◆ **WHAT TO DO**
Identify every line in the records below that contains the word "注文して", and copy each of those lines.

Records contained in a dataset

● ● ● ● ● ● ●

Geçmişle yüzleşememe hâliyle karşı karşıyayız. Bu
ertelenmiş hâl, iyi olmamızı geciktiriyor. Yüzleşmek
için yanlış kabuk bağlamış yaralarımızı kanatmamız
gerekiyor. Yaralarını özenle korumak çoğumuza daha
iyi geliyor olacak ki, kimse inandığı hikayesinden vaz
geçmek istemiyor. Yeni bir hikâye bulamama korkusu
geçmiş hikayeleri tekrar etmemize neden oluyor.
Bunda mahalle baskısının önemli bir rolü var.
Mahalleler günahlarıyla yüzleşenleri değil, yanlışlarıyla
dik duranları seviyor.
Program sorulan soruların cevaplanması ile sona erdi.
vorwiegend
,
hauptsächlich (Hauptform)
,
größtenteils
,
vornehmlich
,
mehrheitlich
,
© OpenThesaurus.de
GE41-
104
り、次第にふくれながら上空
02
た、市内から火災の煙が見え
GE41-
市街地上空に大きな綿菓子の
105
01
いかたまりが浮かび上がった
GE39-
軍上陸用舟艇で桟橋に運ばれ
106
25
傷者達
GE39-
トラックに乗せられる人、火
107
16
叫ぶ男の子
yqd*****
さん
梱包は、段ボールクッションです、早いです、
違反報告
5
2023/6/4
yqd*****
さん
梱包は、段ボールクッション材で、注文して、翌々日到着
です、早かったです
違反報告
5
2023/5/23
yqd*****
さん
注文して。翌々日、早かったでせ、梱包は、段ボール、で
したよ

● ● ● ● ● ● ●

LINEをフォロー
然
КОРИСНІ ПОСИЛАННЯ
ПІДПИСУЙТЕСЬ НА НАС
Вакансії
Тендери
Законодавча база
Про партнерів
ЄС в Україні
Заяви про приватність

● ● ● ● ● ● ●

◆ **SOLUTION TO THIS TASK**
梱包は、段ボールクッション材で、注文して、翌々日到着
注文して。翌々日、早かったでせ、梱包は、段ボール、で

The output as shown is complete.